Say how many lines of the listing below include the word "añadidos", with no other output.

───── MATERIAL FOR THE TASK ─────

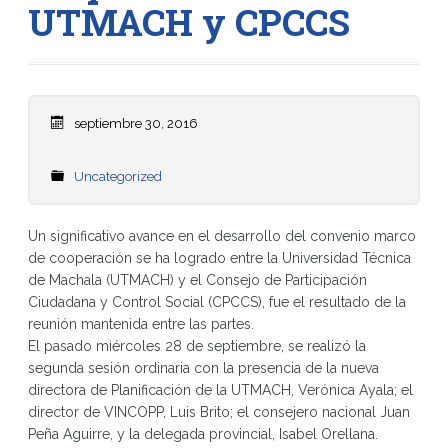
UTMACH y CPCCS
septiembre 30, 2016
Uncategorized
Un significativo avance en el desarrollo del convenio marco
de cooperación se ha logrado entre la Universidad Técnica
de Machala (UTMACH) y el Consejo de Participación
Ciudadana y Control Social (CPCCS), fue el resultado de la
reunión mantenida entre las partes.
El pasado miércoles 28 de septiembre, se realizó la
segunda sesión ordinaria con la presencia de la nueva
directora de Planificación de la UTMACH, Verónica Ayala; el
director de VINCOPP, Luis Brito; el consejero nacional Juan
Peña Aguirre, y la delegada provincial, Isabel Orellana.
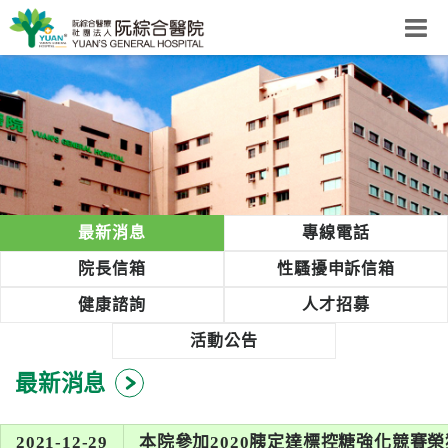
阮綜合醫院
粉絲團
網站導覽
Select Language
▼
回首頁
最新消息
專線電話
阮
院長信箱
性騷擾申訴信箱
綜
健康諮詢
人才招募
合
健
活動公告
康
最新消息
照
護
體
2021-12-29
本院參加2020胰定達標控糖強化競賽榮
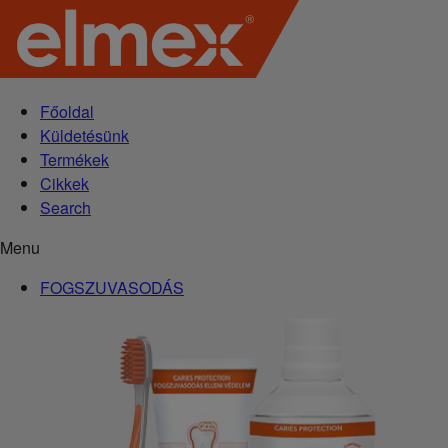
Főoldal
Küldetésünk
Termékek
Cikkek
Search
Menu
FOGSZUVASODÁS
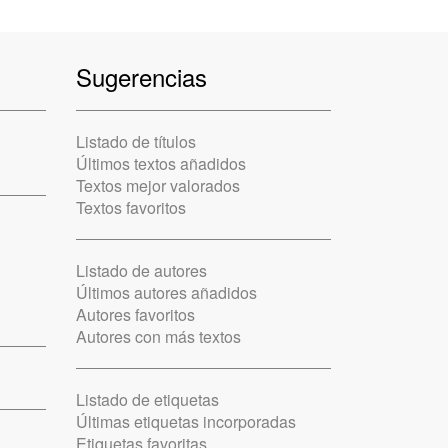
Sugerencias
Listado de títulos
Últimos textos añadidos
Textos mejor valorados
Textos favoritos
Listado de autores
Últimos autores añadidos
Autores favoritos
Autores con más textos
Listado de etiquetas
Últimas etiquetas incorporadas
Etiquetas favoritas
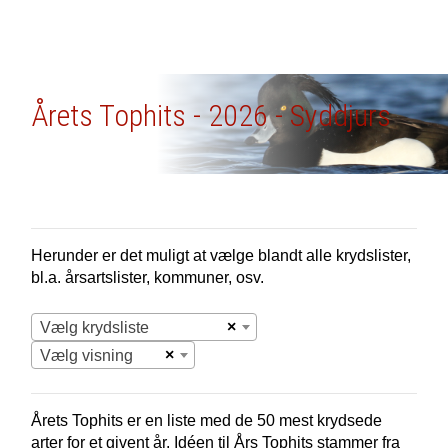
Årets Tophits - 2026 - Syddjurs
Herunder er det muligt at vælge blandt alle krydslister,
bl.a. årsartslister, kommuner, osv.
×
Vælg krydsliste
×
Vælg visning
Årets Tophits er en liste med de 50 mest krydsede
arter for et givent år. Idéen til Års Tophits stammer fra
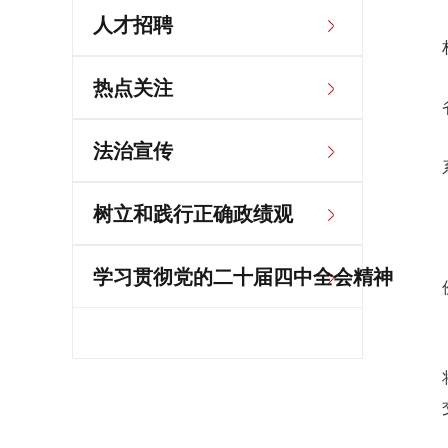
人才招聘
热点关注
法治宣传
树立和践行正确政绩观
学习贯彻党的二十届四中全会精神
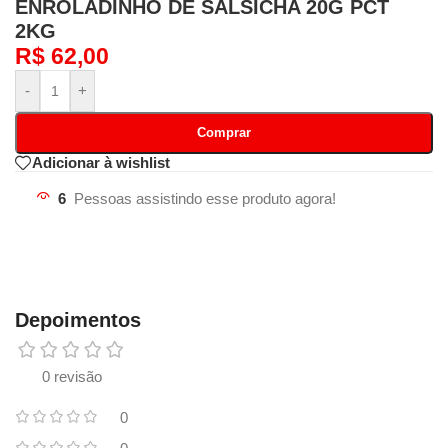
ENROLADINHO DE SALSICHA 20G PCT
2KG
R$
62,00
-
+
Comprar
Adicionar à wishlist
6
Pessoas assistindo esse produto agora!
Depoimentos
0 revisão
0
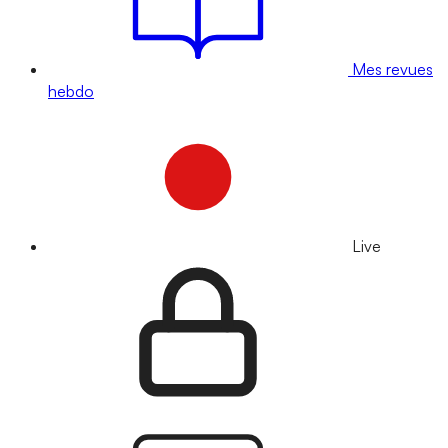
Mes revues
hebdo
Live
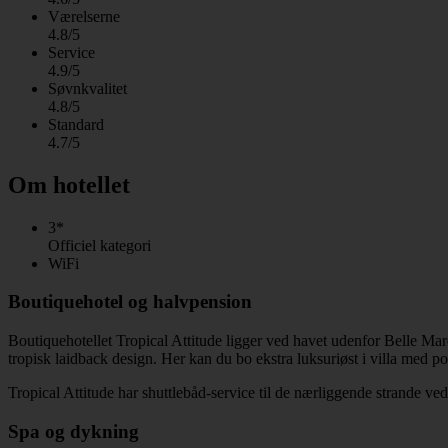
Værelserne
4.8/5
Service
4.9/5
Søvnkvalitet
4.8/5
Standard
4.7/5
Om hotellet
3*
Officiel kategori
WiFi
Boutiquehotel og halvpension
Boutiquehotellet Tropical Attitude ligger ved havet udenfor Belle Mar
tropisk laidback design. Her kan du bo ekstra luksuriøst i villa med p
Tropical Attitude har shuttlebåd-service til de nærliggende strande ve
Spa og dykning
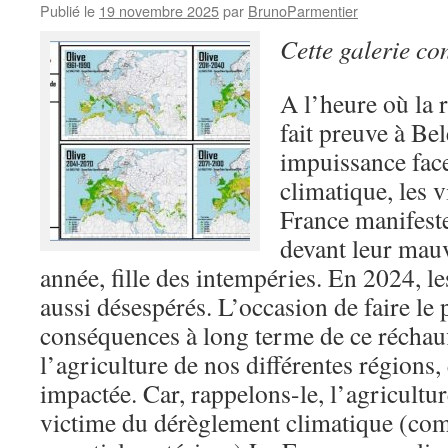
Publié le
19 novembre 2025
par
BrunoParmentier
Cette galerie co
A l’heure où la
fait preuve à Be
impuissance fac
climatique, les v
France manifeste
devant leur mauv
année, fille des intempéries. En 2024, le
aussi désespérés. L’occasion de faire le 
conséquences à long terme de ce réchau
l’agriculture de nos différentes régions,
impactée. Car, rappelons-le, l’agricultu
victime du dérèglement climatique (comm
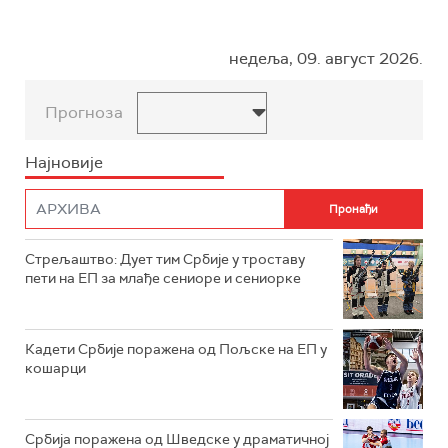
недеља, 09. август 2026.
Прогноза
Најновије
Стрељаштво: Дует тим Србије у троставу
пети на ЕП за млађе сениоре и сениорке
Кадети Србије поражена од Пољске на ЕП у
кошарци
Србија поражена од Шведске у драматичној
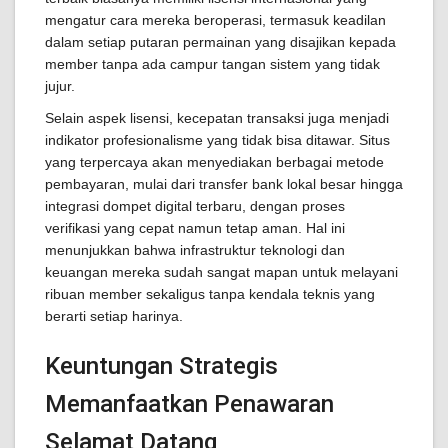
mengatur cara mereka beroperasi, termasuk keadilan
dalam setiap putaran permainan yang disajikan kepada
member tanpa ada campur tangan sistem yang tidak
jujur.
Selain aspek lisensi, kecepatan transaksi juga menjadi
indikator profesionalisme yang tidak bisa ditawar. Situs
yang terpercaya akan menyediakan berbagai metode
pembayaran, mulai dari transfer bank lokal besar hingga
integrasi dompet digital terbaru, dengan proses
verifikasi yang cepat namun tetap aman. Hal ini
menunjukkan bahwa infrastruktur teknologi dan
keuangan mereka sudah sangat mapan untuk melayani
ribuan member sekaligus tanpa kendala teknis yang
berarti setiap harinya.
Keuntungan Strategis
Memanfaatkan Penawaran
Selamat Datang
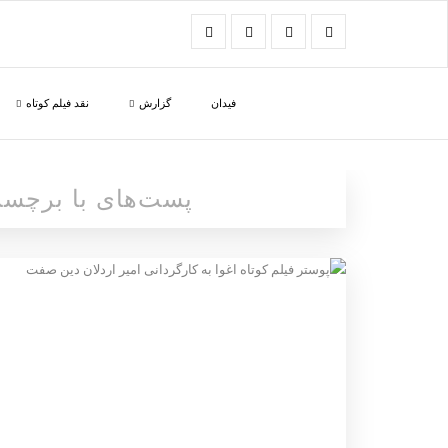
فیدان
گزارش
نقد فیلم کوتاه
پست‌های با برچس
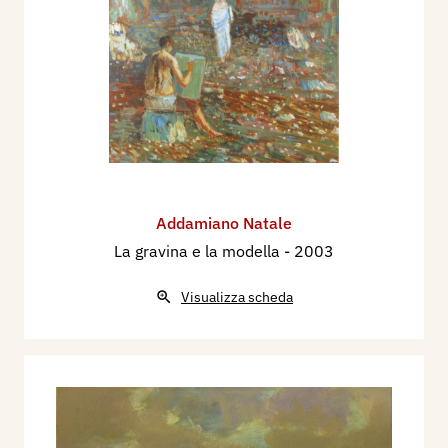
Addamiano Natale
La gravina e la modella
- 2003
Visualizza scheda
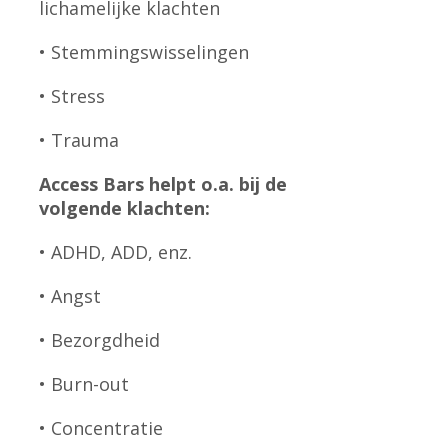
lichamelijke klachten
• Stemmingswisselingen
• Stress
• Trauma
Access Bars helpt o.a. bij de
volgende klachten:
• ADHD, ADD, enz.
• Angst
• Bezorgdheid
• Burn-out
• Concentratie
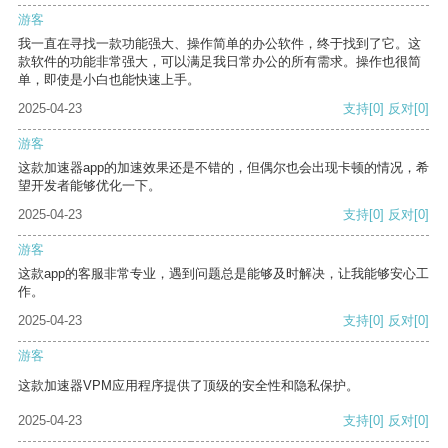
游客
我一直在寻找一款功能强大、操作简单的办公软件，终于找到了它。这
款软件的功能非常强大，可以满足我日常办公的所有需求。操作也很简
单，即使是小白也能快速上手。
2025-04-23
支持
[0]
反对
[0]
游客
这款加速器app的加速效果还是不错的，但偶尔也会出现卡顿的情况，希
望开发者能够优化一下。
2025-04-23
支持
[0]
反对
[0]
游客
这款app的客服非常专业，遇到问题总是能够及时解决，让我能够安心工
作。
2025-04-23
支持
[0]
反对
[0]
游客
这款加速器VPM应用程序提供了顶级的安全性和隐私保护。
2025-04-23
支持
[0]
反对
[0]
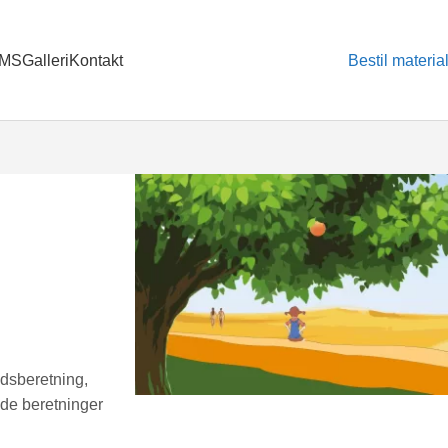
MS
Galleri
Kontakt
Bestil materia
ldsberetning,
l de beretninger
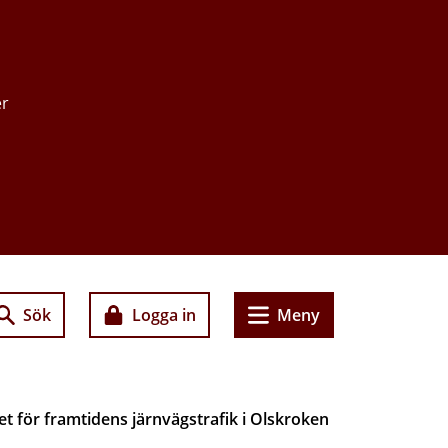
er
Sök
Logga in
Meny
et för framtidens järnvägstrafik i Olskroken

─────

REPLY TO THE EXERCISE - 2